Wildlife: Birds (many songbirds, red winged black birds, & blue heron), turtles (snapping and painted), and we got lucky and saw a moose.

Notes: Other than the great outdoors, there are no bathroom facilities, and since this is a spot that is a bit off the beaten path, you may have to become one with nature.

I believe this is Pleasant Mountain in Bridgton, ME. (The back side of Shawnee Peak.)

Sorry the sign is blurry, I took it while driving on the bumpy dirt road! 
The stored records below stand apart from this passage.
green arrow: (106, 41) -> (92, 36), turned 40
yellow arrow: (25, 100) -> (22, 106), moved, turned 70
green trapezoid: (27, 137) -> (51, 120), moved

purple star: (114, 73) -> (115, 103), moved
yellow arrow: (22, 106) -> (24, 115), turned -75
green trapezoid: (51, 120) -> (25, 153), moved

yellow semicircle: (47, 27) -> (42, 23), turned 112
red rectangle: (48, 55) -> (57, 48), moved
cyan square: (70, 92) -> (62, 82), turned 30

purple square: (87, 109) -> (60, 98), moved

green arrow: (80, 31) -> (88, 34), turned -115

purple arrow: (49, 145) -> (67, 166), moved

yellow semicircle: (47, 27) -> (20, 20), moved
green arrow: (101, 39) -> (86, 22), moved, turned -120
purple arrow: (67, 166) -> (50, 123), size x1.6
Another shot of Pleasant Mountain.  

Red Winged Blackbird.  There were soooo many birds singing at this bog.  There was a group of birdwatchers walking along the edge of one side of the bog with their binoculars.  Apparently a hot spot for 'birders.' 

These birdhouses were everywhere.  I think it's for wood ducks, but am not sure.  

It was a very peaceful place to paddle.  

We came around a corner and I spotted this moose. At first the other people in my group didn't see him and thought it was just a dark spot, but I knew it was a moose.  I see them a lot when I go north, towards Katahdin, but this is the first one I have seen in this area while I was kayaking.  I was thrilled. 

He, however, was not thrilled that we interrupted his breakfast and headed into the woods.  

I was surprised that these flowers were already opening.  It seems early to me, but we have had an early spring with lots of warm sunny days. 

Just a shot of the water and my friends... 

A painted turtle said hello.  We also saw a snapping turtle, but it was swimming and went under before I could get a shot! 



I would recommend coming here for an early morning paddle.  I think the reflections would be even better and perhaps a better chance at seeing moose!